▸ THE PROBLEM:
Look for the string "Sistemleri" in the material below. Copy every line where you find it.

___ DATA EXCERPTS

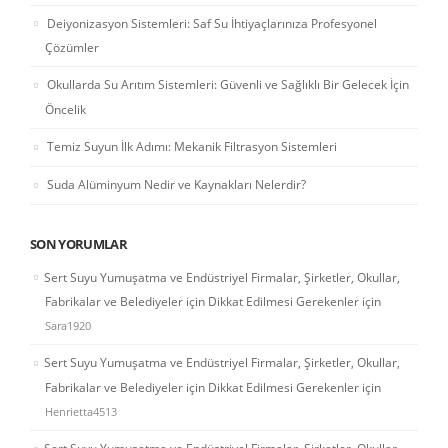
Deiyonizasyon Sistemleri: Saf Su İhtiyaçlarınıza Profesyonel
Çözümler
Okullarda Su Arıtım Sistemleri: Güvenli ve Sağlıklı Bir Gelecek İçin
Öncelik
Temiz Suyun İlk Adımı: Mekanik Filtrasyon Sistemleri
Suda Alüminyum Nedir ve Kaynakları Nelerdir?
SON YORUMLAR
Sert Suyu Yumuşatma ve Endüstriyel Firmalar, Şirketler, Okullar,
Fabrikalar ve Belediyeler için Dikkat Edilmesi Gerekenler
için
Sara1920
Sert Suyu Yumuşatma ve Endüstriyel Firmalar, Şirketler, Okullar,
Fabrikalar ve Belediyeler için Dikkat Edilmesi Gerekenler
için
Henrietta4513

______

▸ REPLY:
Deiyonizasyon Sistemleri: Saf Su İhtiyaçlarınıza Profesyonel
Okullarda Su Arıtım Sistemleri: Güvenli ve Sağlıklı Bir Gelecek İçin
Temiz Suyun İlk Adımı: Mekanik Filtrasyon Sistemleri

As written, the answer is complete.